Death of first-year teacher with big personality devastates Rotorua Intermediate School

Rotorua Intermediate School is mourning a first-year teacher with a big heart and a larger-than-life personality — a role model students will remember forever.

Ashley Chand, 29, did not have a full year in his career as a teacher before his death on Thursday after a short illness.

Today, students performed a haka waiata for Chand after his coffin was driven to the school. Many friends and whānau in the procession got out to watch the school’s performance.

Two of the teachers who worked alongside Chand told the Rotorua Daily Post reality hit home when they walked in on Friday and he wasn’t there. They were faced with the worst task in their teaching careers — telling the students the teacher they “adored” had died.

After hearing he had died, the 150 students in his whānau (form group) did a haka, just as they did the last time they saw him two weeks ago — just as they did as he was driven past the school today.

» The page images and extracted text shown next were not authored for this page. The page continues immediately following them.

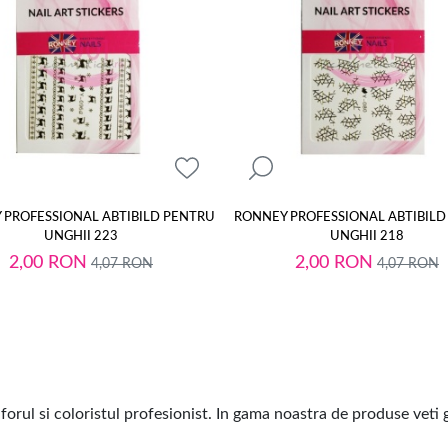
 PROFESSIONAL ABTIBILD PENTRU
RONNEY PROFESSIONAL ABTIBILD
UNGHII 223
UNGHII 218
2,00
RON
2,00
RON
4,07
RON
4,07
RON
forul si coloristul profesionist. In gama noastra de produse veti g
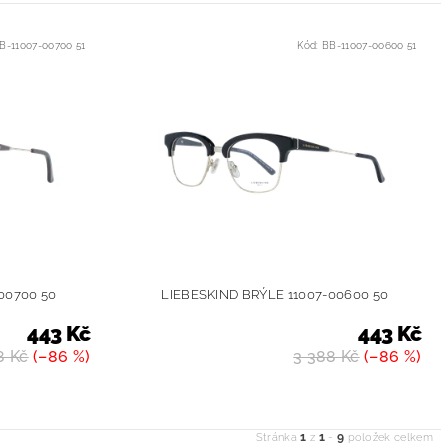
B-11007-00700 51
Kód:
BB-11007-00600 51
00700 50
LIEBESKIND BRÝLE 11007-00600 50
443 Kč
443 Kč
8 Kč
(–86 %)
3 388 Kč
(–86 %)
1
1
9
Stránka
z
-
položek celkem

He started at the school in January as a first-year teacher straight out of university and taught a whānau of 150 students alongside five other teachers.

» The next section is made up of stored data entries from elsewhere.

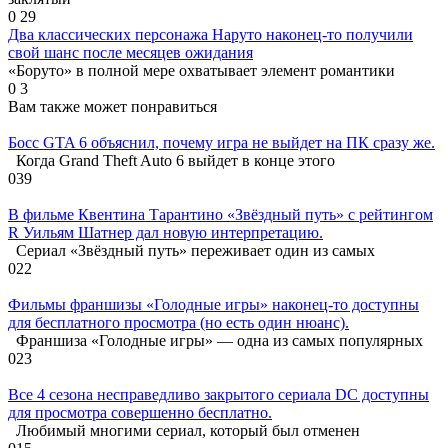
0
29
Два классических персонажа Наруто наконец-то получили
свой шанс после месяцев ожидания
«Боруто» в полной мере охватывает элемент романтики
0
3
Вам также может понравиться
Босс GTA 6 объяснил, почему игра не выйдет на ПК сразу же.
Когда Grand Theft Auto 6 выйдет в конце этого
0
39
В фильме Квентина Тарантино «Звёздный путь» с рейтингом
R Уильям Шатнер дал новую интерпретацию.
Сериал «Звёздный путь» переживает один из самых
0
22
Фильмы франшизы «Голодные игры» наконец-то доступны
для бесплатного просмотра (но есть один нюанс).
Франшиза «Голодные игры» — одна из самых популярных
0
23
Все 4 сезона несправедливо закрытого сериала DC доступны
для просмотра совершенно бесплатно.
Любимый многими сериал, который был отменен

Chand was originally from Rotorua, attending Western Heights High School.

Fellow teachers Rebecca Steers and Rachel Rowe were in his whānau team and struggled to put into words just what kind of person he was.

The pair, who have 41 years of teaching between them, said Chand had a presence that lit up the school.

He had an infectious laugh, an ever-extended helping hand, and a love for the school community, they said.

“His personality was just larger than life … a beautiful soul,” Rowe said.

Finding out about his death was “devastating” and didn’t feel real.

Without him, a “bit of the jigsaw is missing”.

The reality hit hard on Friday when they walked in and he wasn’t there, and telling the students was the “hardest thing” they had done in their careers.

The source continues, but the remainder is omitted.